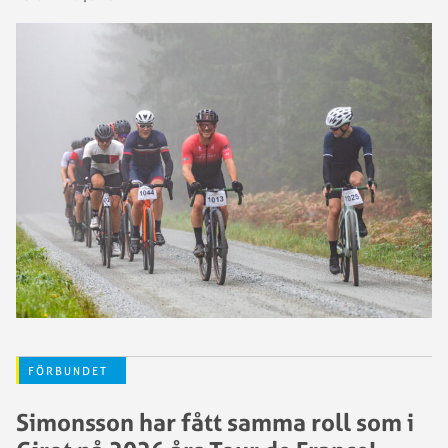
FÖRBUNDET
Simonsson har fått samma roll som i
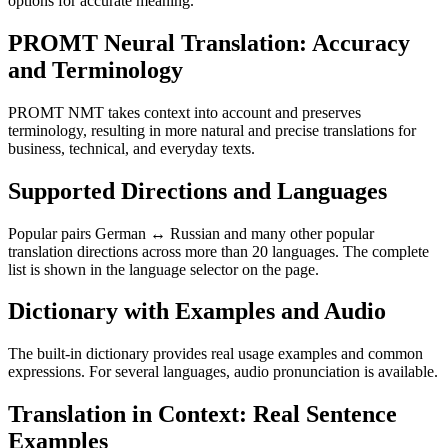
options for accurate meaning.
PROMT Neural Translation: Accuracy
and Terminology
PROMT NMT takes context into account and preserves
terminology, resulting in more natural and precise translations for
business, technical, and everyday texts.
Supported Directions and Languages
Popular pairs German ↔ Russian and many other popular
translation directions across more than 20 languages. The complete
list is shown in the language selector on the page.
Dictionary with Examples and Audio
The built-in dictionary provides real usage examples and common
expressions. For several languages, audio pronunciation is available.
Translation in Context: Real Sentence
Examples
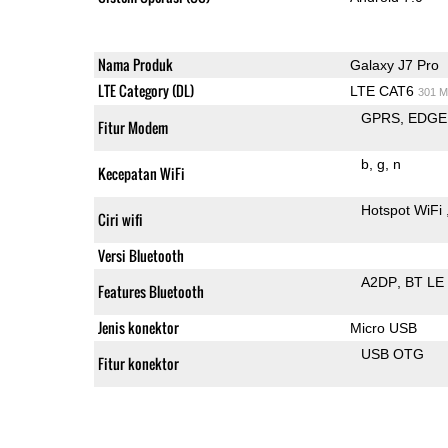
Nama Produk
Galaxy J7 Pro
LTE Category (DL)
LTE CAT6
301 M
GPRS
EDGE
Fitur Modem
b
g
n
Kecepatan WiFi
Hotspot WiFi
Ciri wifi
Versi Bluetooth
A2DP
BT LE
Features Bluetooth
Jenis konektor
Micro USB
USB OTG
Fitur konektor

Assignment =>
Having located the line with "expressions. For several", copy it exactly along with every later line through the end of the listing above, but omit the pictures.

Solved problem =>
expressions. For several languages, audio pronunciation is available.
Translation in Context: Real Sentence
Examples
Nama Produk
Galaxy J7 Pro
LTE Category (DL)
LTE CAT6
301 M
GPRS
EDGE
Fitur Modem
b
g
n
Kecepatan WiFi
Hotspot WiFi
Ciri wifi
Versi Bluetooth
A2DP
BT LE
Features Bluetooth
Jenis konektor
Micro USB
USB OTG
Fitur konektor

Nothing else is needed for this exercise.